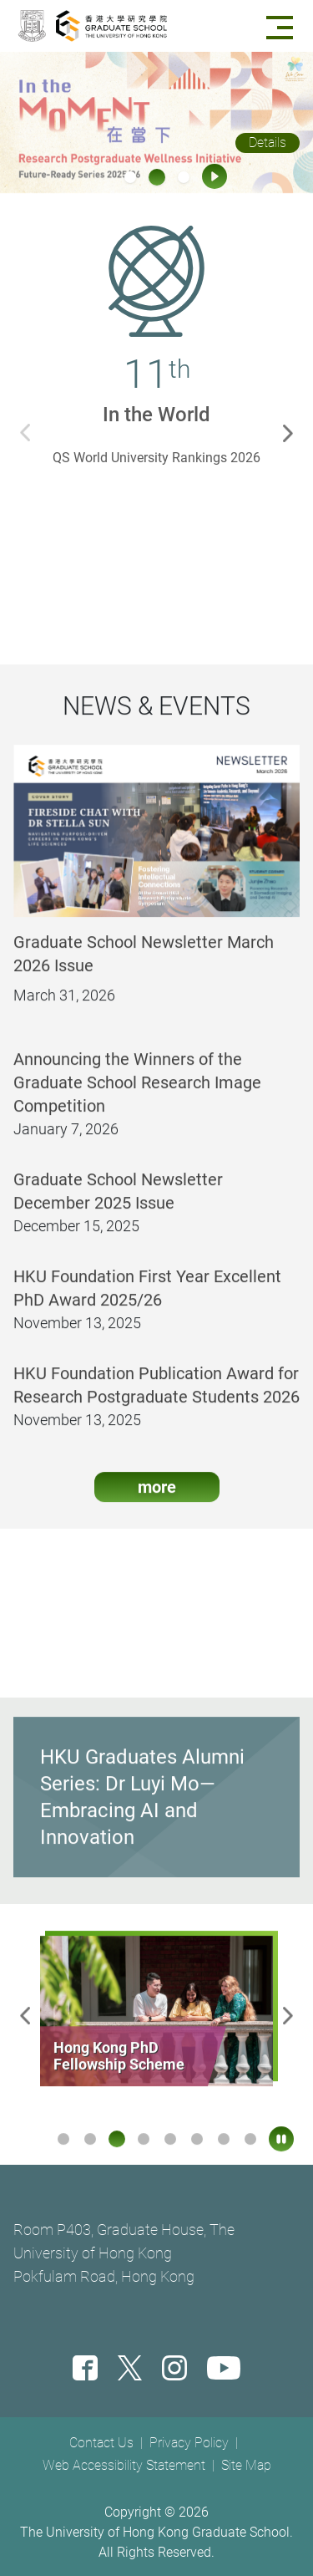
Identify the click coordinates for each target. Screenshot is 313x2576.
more (157, 1498)
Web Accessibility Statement (124, 2465)
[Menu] (283, 26)
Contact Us (101, 2443)
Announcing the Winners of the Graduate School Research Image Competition (137, 1093)
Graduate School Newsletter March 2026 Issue (143, 964)
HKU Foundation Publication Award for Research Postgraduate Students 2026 (156, 1396)
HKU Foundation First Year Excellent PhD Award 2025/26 (147, 1299)
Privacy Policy (189, 2443)
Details (267, 142)
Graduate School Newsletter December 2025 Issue (118, 1202)
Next (291, 431)
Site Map (246, 2465)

● ● ● ● ● ● ●

*WHAT THE TASK ASKS:*
Retype exactly the line with "Details (267, 142)" and each line after it until the records end, and include no other line.

*EXERCISE SOLUTION:*
Details (267, 142)
Graduate School Newsletter December 2025 Issue (118, 1202)
Next (291, 431)
Site Map (246, 2465)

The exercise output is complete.